I don’t care for chicken fried steak. I prefer hamburgers. Normally this isn’t an issue, but in high school it became a concern of mine.
Back in the day I was a cheerleader. This involved a whole lot of fun, quote a bit of practice and some very long road trips. Each year our football team traveled many hours across the wide open prairies to play our chief rivals. To make the trips more bearable, and in an effort to motivate the team, the coach promised chicken fried steak at a restaurant famous for its chicken fried steak if we won. If we lost, it would be hamburgers.
I didn’t have a direct role in the outcome of the game, but found myself conflicted each time this happened. I wanted the team to win, but I preferred hamburgers. The incentive wasn’t motivating to me, but it was to those who had control of the game in their hands.
Incentives may be powerful. Everyone has certain things that will motivate them to perform a certain behavior. Additionally, in many cases, offered incentives will encourage individuals not to perform a certain behavior.

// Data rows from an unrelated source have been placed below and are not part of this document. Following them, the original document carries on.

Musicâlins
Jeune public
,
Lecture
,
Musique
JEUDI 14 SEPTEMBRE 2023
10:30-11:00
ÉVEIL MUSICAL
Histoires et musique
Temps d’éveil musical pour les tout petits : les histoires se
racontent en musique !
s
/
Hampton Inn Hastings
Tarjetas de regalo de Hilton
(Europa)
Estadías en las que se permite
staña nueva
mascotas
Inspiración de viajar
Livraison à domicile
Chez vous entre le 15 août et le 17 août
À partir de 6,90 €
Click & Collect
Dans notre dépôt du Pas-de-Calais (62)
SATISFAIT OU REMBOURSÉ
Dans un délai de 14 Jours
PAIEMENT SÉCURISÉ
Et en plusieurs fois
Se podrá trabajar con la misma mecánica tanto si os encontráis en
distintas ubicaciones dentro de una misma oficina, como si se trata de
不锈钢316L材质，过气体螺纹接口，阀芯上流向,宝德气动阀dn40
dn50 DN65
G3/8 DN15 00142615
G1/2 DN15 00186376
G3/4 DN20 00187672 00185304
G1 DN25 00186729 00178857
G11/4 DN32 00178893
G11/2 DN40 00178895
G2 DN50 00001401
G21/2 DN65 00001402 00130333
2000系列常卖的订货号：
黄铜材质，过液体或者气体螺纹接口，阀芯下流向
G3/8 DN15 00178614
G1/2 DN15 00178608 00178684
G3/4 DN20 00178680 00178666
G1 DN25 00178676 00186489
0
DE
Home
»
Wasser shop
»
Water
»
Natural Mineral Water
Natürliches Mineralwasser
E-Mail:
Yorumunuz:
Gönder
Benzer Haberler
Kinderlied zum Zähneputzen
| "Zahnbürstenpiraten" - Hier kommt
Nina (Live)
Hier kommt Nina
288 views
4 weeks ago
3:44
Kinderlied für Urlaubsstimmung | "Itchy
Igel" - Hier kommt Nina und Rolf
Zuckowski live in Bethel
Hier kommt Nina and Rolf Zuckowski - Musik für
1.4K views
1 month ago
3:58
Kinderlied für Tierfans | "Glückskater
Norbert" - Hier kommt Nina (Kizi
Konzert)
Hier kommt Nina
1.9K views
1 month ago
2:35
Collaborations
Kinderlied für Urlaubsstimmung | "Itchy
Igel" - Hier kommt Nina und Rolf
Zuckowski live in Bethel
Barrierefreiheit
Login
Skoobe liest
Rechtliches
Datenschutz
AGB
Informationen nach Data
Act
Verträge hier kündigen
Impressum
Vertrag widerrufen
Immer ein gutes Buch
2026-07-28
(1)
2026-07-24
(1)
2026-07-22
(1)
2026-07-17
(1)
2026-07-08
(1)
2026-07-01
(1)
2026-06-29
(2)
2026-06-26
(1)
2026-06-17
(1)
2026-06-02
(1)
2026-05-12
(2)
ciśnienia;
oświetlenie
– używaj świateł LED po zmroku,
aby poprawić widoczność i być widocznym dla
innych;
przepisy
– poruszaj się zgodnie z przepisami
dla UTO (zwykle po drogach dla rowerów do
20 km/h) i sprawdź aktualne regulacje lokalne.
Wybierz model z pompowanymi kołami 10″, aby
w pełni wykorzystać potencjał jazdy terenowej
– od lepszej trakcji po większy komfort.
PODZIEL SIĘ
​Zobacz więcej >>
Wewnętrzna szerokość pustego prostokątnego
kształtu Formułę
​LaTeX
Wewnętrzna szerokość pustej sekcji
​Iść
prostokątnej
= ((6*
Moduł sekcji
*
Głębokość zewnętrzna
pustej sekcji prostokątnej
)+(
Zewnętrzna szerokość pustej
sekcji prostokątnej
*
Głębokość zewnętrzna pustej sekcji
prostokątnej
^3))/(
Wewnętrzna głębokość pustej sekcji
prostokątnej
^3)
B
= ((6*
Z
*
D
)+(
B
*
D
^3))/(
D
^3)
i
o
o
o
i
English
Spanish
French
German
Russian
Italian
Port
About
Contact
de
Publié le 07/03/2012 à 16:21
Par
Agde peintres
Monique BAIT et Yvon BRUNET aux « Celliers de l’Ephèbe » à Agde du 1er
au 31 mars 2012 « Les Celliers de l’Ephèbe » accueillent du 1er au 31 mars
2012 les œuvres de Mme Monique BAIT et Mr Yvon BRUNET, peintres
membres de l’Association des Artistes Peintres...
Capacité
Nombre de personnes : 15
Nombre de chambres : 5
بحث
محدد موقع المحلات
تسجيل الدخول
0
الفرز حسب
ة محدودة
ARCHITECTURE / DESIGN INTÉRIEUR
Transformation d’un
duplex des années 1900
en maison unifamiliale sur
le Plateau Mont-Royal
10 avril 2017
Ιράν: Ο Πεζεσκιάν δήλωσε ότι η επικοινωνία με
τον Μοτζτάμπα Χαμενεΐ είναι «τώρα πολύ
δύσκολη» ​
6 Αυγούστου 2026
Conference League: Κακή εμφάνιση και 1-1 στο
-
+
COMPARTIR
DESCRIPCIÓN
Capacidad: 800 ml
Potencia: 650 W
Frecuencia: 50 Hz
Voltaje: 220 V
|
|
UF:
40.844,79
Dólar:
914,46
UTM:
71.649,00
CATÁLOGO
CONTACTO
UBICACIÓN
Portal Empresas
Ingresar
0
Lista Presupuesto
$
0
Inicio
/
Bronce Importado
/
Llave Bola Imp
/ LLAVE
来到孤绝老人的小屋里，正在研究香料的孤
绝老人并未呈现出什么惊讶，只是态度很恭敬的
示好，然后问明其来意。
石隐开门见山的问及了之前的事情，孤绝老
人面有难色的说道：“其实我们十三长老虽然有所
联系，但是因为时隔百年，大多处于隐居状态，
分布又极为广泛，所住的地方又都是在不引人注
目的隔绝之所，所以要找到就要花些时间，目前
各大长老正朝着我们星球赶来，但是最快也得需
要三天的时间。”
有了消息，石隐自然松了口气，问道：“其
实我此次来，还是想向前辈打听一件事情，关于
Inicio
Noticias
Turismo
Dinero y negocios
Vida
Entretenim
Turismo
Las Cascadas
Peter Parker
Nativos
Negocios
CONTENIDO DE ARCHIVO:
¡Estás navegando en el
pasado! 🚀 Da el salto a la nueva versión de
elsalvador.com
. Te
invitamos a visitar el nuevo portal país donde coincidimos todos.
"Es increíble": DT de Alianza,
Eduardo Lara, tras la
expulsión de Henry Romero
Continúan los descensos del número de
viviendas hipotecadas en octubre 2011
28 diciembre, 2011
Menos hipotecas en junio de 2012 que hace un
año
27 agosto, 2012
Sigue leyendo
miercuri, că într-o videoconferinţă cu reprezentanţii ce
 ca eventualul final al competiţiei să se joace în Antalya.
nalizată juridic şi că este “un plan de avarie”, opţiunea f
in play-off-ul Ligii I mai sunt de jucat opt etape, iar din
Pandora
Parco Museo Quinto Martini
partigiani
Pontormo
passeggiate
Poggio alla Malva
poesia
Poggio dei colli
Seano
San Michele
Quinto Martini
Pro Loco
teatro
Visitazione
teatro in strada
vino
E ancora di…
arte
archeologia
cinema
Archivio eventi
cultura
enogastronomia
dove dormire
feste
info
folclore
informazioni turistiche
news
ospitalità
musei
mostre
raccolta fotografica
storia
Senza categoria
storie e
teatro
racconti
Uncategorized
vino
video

Understanding what will motivate a given audience is key to successful marketing.
When speaking to groups I often remind people that positive incentives work, and they make everyone feel good. Correctional, or negative incentives don’t work as well, and frequently leave people feeling disappointed or even angry.
Consider a grocery store that wants its customers to stop using plastic bags. Company A decides that it will provide free reusable bags to its customers, and discounts for when customers bring in their own bags. Customers are rewarded for their behavior, and the business is rewarded, over time, by not purchasing so many plastic bags. Others feel good about the company because they perceive that the grocery store is doing something proactive for the environment and to keep costs down.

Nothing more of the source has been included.